Study material:
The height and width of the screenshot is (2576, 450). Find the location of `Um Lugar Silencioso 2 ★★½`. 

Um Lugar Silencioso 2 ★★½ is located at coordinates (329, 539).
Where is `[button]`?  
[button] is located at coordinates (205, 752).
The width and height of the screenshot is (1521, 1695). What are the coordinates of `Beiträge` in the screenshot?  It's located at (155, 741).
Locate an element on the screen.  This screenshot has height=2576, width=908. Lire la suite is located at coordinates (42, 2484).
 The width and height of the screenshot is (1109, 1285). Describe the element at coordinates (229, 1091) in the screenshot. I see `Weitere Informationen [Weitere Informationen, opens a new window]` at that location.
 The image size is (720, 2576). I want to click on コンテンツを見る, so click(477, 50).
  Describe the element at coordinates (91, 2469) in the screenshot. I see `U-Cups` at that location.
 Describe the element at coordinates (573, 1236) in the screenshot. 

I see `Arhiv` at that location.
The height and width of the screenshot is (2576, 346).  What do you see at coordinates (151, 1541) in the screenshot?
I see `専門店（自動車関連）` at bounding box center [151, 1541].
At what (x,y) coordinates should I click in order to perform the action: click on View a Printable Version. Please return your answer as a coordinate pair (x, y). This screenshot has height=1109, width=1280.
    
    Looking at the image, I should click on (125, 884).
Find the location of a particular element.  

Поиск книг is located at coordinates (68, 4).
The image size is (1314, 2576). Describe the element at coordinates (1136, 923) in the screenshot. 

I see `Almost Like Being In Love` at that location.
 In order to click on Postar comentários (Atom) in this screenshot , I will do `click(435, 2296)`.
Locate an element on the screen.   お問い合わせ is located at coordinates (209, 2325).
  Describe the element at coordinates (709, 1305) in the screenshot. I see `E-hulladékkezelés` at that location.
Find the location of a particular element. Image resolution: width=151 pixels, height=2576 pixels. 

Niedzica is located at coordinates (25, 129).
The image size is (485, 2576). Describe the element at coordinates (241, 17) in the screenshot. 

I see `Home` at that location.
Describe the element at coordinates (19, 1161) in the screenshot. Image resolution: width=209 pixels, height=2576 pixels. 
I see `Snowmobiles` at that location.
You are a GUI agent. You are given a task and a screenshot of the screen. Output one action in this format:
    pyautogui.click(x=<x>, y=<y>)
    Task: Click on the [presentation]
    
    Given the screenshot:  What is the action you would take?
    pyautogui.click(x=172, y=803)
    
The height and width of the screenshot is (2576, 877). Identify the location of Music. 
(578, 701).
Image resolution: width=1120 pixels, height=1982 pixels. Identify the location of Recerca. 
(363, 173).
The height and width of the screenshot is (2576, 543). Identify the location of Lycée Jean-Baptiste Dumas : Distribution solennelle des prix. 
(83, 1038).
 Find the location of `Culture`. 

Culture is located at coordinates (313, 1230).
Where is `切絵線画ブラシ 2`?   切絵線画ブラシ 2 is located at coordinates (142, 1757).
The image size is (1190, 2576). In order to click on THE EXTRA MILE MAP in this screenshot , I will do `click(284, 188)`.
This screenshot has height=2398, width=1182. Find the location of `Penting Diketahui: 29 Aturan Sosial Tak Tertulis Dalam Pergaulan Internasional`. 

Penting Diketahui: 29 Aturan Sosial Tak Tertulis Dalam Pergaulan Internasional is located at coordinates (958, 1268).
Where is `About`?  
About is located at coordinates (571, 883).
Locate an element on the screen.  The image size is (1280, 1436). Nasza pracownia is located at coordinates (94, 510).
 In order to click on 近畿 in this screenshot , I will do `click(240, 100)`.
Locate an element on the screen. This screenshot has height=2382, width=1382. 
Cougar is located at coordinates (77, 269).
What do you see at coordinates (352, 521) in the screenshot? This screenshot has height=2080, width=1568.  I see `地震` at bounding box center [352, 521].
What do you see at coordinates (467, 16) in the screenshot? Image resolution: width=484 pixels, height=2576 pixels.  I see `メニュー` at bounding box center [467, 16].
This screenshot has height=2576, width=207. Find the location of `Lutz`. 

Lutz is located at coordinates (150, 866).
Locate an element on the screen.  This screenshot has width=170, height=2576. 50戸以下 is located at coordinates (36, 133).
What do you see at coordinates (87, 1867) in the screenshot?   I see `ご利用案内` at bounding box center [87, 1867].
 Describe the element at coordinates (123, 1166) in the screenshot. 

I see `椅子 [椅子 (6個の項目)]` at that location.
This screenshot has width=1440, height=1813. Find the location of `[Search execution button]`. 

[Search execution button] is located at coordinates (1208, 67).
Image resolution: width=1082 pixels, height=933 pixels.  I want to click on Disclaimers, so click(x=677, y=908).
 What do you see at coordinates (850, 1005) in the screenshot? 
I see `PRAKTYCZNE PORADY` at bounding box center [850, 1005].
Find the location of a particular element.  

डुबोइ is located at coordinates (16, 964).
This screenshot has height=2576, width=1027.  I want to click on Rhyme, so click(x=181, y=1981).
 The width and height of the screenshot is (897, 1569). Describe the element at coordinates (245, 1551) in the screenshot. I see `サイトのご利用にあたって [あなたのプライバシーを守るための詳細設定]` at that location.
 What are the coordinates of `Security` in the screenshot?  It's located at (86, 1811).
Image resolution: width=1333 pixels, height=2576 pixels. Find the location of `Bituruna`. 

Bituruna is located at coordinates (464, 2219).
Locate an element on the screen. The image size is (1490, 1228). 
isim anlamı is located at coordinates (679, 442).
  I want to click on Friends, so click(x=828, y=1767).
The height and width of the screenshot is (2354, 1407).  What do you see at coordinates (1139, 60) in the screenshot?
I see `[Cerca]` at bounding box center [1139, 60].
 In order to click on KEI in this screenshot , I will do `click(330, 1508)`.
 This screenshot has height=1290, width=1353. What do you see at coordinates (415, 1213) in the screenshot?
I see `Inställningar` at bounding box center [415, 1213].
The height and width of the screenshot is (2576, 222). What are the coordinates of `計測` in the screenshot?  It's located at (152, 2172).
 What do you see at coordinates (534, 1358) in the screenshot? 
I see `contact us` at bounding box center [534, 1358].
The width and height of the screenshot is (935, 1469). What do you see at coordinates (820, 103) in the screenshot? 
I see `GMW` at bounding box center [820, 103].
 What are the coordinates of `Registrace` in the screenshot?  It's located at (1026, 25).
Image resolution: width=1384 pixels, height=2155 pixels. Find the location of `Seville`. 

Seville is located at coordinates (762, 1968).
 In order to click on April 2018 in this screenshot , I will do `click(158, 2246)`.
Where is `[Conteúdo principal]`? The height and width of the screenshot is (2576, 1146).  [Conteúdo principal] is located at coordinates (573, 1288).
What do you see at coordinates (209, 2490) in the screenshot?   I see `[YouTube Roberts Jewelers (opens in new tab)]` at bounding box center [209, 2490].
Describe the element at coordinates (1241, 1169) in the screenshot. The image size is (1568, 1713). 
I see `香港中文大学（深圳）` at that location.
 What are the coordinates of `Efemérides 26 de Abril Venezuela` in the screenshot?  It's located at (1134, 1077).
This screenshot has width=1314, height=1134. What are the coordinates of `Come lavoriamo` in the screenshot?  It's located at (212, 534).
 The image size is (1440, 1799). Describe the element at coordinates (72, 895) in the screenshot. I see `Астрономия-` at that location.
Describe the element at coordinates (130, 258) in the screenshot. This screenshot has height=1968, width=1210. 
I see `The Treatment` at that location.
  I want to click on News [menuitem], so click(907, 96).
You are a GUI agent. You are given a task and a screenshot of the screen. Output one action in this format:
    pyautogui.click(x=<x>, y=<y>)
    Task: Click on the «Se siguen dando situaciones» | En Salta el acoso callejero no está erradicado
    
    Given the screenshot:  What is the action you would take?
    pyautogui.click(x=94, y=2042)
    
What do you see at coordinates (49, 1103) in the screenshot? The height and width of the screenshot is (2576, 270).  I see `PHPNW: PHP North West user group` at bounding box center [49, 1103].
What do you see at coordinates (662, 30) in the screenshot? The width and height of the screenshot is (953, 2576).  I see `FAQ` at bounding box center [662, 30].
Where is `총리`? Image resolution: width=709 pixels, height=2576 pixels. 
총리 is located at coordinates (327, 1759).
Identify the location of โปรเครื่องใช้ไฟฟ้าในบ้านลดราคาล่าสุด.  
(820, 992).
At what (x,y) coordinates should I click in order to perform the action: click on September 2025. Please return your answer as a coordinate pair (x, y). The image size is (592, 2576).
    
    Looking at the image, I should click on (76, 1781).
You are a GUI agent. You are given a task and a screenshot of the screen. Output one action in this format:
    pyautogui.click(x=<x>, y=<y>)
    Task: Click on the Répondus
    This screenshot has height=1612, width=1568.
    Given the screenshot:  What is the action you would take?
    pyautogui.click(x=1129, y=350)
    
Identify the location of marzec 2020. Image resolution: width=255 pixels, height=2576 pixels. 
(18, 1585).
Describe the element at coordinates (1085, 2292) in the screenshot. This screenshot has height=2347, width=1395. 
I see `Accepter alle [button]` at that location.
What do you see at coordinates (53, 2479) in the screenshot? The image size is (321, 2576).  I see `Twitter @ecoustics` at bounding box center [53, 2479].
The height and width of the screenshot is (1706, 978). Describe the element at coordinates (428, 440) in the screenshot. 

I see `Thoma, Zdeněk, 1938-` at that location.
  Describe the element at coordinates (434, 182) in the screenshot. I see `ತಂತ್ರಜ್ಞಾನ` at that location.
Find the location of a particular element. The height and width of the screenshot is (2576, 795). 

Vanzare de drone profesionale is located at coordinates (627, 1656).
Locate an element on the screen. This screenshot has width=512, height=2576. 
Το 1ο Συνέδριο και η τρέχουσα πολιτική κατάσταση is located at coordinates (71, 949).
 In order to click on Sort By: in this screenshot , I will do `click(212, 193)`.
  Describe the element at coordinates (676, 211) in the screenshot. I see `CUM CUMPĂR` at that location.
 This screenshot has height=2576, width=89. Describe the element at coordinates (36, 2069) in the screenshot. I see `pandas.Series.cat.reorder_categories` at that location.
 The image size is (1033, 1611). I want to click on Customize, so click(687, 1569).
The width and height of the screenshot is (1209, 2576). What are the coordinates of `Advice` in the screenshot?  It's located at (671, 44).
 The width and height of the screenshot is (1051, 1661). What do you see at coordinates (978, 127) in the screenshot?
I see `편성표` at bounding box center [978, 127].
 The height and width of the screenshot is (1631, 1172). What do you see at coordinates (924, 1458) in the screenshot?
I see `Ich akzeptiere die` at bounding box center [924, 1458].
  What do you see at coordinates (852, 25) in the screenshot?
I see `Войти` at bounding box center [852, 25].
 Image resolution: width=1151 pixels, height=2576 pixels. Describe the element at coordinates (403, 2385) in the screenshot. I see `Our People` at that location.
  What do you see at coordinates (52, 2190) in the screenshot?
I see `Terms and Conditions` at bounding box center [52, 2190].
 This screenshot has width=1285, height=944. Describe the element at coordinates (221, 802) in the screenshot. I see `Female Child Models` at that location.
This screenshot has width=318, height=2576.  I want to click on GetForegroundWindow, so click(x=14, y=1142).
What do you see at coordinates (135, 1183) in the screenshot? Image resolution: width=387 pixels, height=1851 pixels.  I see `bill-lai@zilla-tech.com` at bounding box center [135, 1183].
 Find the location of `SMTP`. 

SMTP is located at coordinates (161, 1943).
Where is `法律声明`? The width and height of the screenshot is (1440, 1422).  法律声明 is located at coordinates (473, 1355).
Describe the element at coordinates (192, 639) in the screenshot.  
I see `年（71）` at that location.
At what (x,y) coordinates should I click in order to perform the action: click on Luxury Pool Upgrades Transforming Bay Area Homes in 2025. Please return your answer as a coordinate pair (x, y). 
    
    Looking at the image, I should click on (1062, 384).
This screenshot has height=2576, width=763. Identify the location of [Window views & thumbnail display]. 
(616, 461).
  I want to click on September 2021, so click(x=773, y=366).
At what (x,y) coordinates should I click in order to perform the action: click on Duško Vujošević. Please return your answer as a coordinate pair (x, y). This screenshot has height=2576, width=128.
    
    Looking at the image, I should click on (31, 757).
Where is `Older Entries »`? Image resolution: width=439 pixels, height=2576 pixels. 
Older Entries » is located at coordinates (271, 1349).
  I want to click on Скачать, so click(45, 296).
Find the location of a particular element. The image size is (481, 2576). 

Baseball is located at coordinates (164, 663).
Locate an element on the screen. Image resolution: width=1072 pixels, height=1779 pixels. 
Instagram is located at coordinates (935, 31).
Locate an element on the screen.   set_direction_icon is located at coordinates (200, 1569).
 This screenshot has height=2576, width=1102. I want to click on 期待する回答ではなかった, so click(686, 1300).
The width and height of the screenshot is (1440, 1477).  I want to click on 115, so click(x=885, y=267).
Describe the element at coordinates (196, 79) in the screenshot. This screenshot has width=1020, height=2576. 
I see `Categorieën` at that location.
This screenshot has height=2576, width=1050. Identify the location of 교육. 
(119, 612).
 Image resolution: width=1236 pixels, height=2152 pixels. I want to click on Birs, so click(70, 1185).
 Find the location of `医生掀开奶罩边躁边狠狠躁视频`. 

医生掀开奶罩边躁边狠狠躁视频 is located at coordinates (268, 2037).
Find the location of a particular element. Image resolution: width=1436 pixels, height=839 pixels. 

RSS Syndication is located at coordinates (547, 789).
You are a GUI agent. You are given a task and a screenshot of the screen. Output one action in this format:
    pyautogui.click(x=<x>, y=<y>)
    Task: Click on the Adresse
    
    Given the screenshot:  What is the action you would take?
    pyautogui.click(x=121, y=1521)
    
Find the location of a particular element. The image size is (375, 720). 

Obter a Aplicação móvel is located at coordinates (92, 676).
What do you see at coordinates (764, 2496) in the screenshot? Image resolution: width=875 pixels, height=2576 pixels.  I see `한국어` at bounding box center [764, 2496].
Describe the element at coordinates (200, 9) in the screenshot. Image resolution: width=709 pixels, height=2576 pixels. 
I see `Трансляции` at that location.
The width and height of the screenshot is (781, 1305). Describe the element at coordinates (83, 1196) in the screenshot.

Instructions for the task: Up to and including the last line of the material, reproduce every line exactly, beginning with the one that contains "pixels, height=839 pixels." and adding nothing else.

Solution to the exercise:
Find the location of a particular element. Image resolution: width=1436 pixels, height=839 pixels. 

RSS Syndication is located at coordinates (547, 789).
You are a GUI agent. You are given a task and a screenshot of the screen. Output one action in this format:
    pyautogui.click(x=<x>, y=<y>)
    Task: Click on the Adresse
    
    Given the screenshot:  What is the action you would take?
    pyautogui.click(x=121, y=1521)
    
Find the location of a particular element. The image size is (375, 720). 

Obter a Aplicação móvel is located at coordinates (92, 676).
What do you see at coordinates (764, 2496) in the screenshot? Image resolution: width=875 pixels, height=2576 pixels.  I see `한국어` at bounding box center [764, 2496].
Describe the element at coordinates (200, 9) in the screenshot. Image resolution: width=709 pixels, height=2576 pixels. 
I see `Трансляции` at that location.
The width and height of the screenshot is (781, 1305). Describe the element at coordinates (83, 1196) in the screenshot.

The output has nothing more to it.